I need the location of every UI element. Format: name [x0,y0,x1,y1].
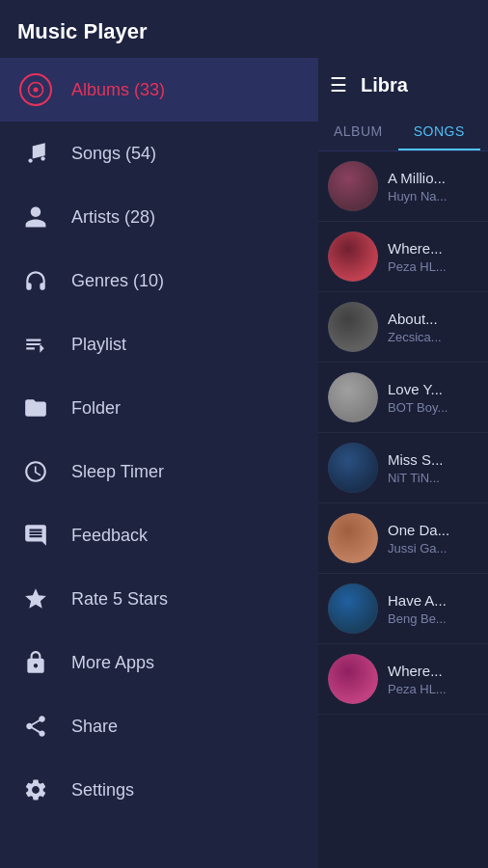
svg-point-4 [328,302,378,352]
sidebar-item-albums[interactable]: Albums (33) [0,58,318,122]
svg-point-5 [328,372,378,422]
right-panel: ☰ Libra ALBUM SONGS A Millio...Huyn Na..… [318,58,488,868]
song-title: Where... [388,663,447,679]
share-icon [17,708,54,745]
song-list: A Millio...Huyn Na... Where...Peza HL...… [318,151,488,868]
sidebar-item-playlist[interactable]: Playlist [0,312,318,376]
sidebar-item-more-apps-label: More Apps [71,653,154,673]
svg-point-2 [328,161,378,211]
sidebar: Albums (33) Songs (54) Artists (28) [0,58,318,868]
svg-point-1 [34,88,39,93]
sidebar-item-songs[interactable]: Songs (54) [0,122,318,185]
song-title: A Millio... [388,170,447,186]
sidebar-item-genres-label: Genres (10) [71,271,164,291]
sidebar-item-settings-label: Settings [71,780,134,800]
lock-icon [17,644,54,681]
song-item[interactable]: Miss S...NiT TiN... [318,433,488,503]
sidebar-item-sleep-timer[interactable]: Sleep Timer [0,440,318,503]
song-info: About...Zecsica... [388,311,442,344]
song-info: Have A...Beng Be... [388,592,447,626]
song-avatar [328,372,378,422]
song-avatar [328,302,378,352]
song-item[interactable]: Have A...Beng Be... [318,574,488,644]
sidebar-item-playlist-label: Playlist [71,335,126,355]
playlist-icon [17,326,54,363]
sidebar-item-folder-label: Folder [71,398,121,419]
music-icon [17,135,54,172]
song-info: Where...Peza HL... [388,663,447,696]
sidebar-item-songs-label: Songs (54) [71,144,156,164]
song-artist: BOT Boy... [388,400,447,415]
song-item[interactable]: One Da...Jussi Ga... [318,503,488,574]
sidebar-item-settings[interactable]: Settings [0,758,318,822]
sidebar-item-artists[interactable]: Artists (28) [0,185,318,249]
svg-point-3 [328,231,378,282]
sidebar-item-more-apps[interactable]: More Apps [0,631,318,694]
tabs-bar: ALBUM SONGS [318,112,488,151]
sidebar-item-share[interactable]: Share [0,694,318,758]
song-avatar [328,513,378,563]
song-artist: NiT TiN... [388,471,444,485]
song-item[interactable]: Love Y...BOT Boy... [318,363,488,433]
clock-icon [17,453,54,490]
headphones-icon [17,262,54,299]
star-icon [17,581,54,617]
song-artist: Zecsica... [388,330,442,344]
song-artist: Beng Be... [388,611,447,626]
sidebar-item-sleep-timer-label: Sleep Timer [71,462,164,482]
album-icon [17,71,54,108]
song-avatar [328,583,378,634]
sidebar-item-artists-label: Artists (28) [71,207,155,228]
sidebar-item-rate[interactable]: Rate 5 Stars [0,567,318,631]
right-panel-header: ☰ Libra [318,58,488,112]
song-avatar [328,161,378,211]
song-title: Have A... [388,592,447,609]
song-info: Miss S...NiT TiN... [388,451,444,485]
svg-point-8 [328,583,378,634]
folder-icon [17,390,54,426]
song-info: Where...Peza HL... [388,240,447,274]
sidebar-item-rate-label: Rate 5 Stars [71,589,168,610]
hamburger-icon[interactable]: ☰ [330,73,347,96]
song-title: Miss S... [388,451,444,468]
sidebar-item-genres[interactable]: Genres (10) [0,249,318,312]
svg-point-9 [328,654,378,704]
song-avatar [328,443,378,493]
song-item[interactable]: About...Zecsica... [318,292,488,363]
song-artist: Huyn Na... [388,189,447,203]
song-title: Where... [388,240,447,257]
song-title: One Da... [388,522,449,538]
song-artist: Jussi Ga... [388,541,449,556]
sidebar-item-share-label: Share [71,717,118,737]
tab-album[interactable]: ALBUM [318,112,398,150]
song-avatar [328,654,378,704]
sidebar-item-feedback-label: Feedback [71,526,148,546]
song-artist: Peza HL... [388,259,447,274]
right-panel-title: Libra [361,74,408,96]
song-title: About... [388,311,442,327]
song-avatar [328,231,378,282]
song-item[interactable]: A Millio...Huyn Na... [318,151,488,222]
feedback-icon [17,517,54,554]
song-info: One Da...Jussi Ga... [388,522,449,556]
song-item[interactable]: Where...Peza HL... [318,222,488,292]
main-container: Albums (33) Songs (54) Artists (28) [0,58,488,868]
song-title: Love Y... [388,381,447,397]
app-title: Music Player [17,19,148,44]
song-info: A Millio...Huyn Na... [388,170,447,203]
svg-point-7 [328,513,378,563]
person-icon [17,199,54,235]
svg-point-6 [328,443,378,493]
song-item[interactable]: Where...Peza HL... [318,644,488,715]
gear-icon [17,772,54,808]
tab-songs[interactable]: SONGS [398,112,480,150]
sidebar-item-feedback[interactable]: Feedback [0,503,318,567]
app-header: Music Player [0,0,488,58]
sidebar-item-albums-label: Albums (33) [71,80,165,100]
song-artist: Peza HL... [388,682,447,696]
song-info: Love Y...BOT Boy... [388,381,447,415]
sidebar-item-folder[interactable]: Folder [0,376,318,440]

================

Counting only the lines that include "label", state how many there are in the entries, and nothing else.

[ANSWER BELOW]
12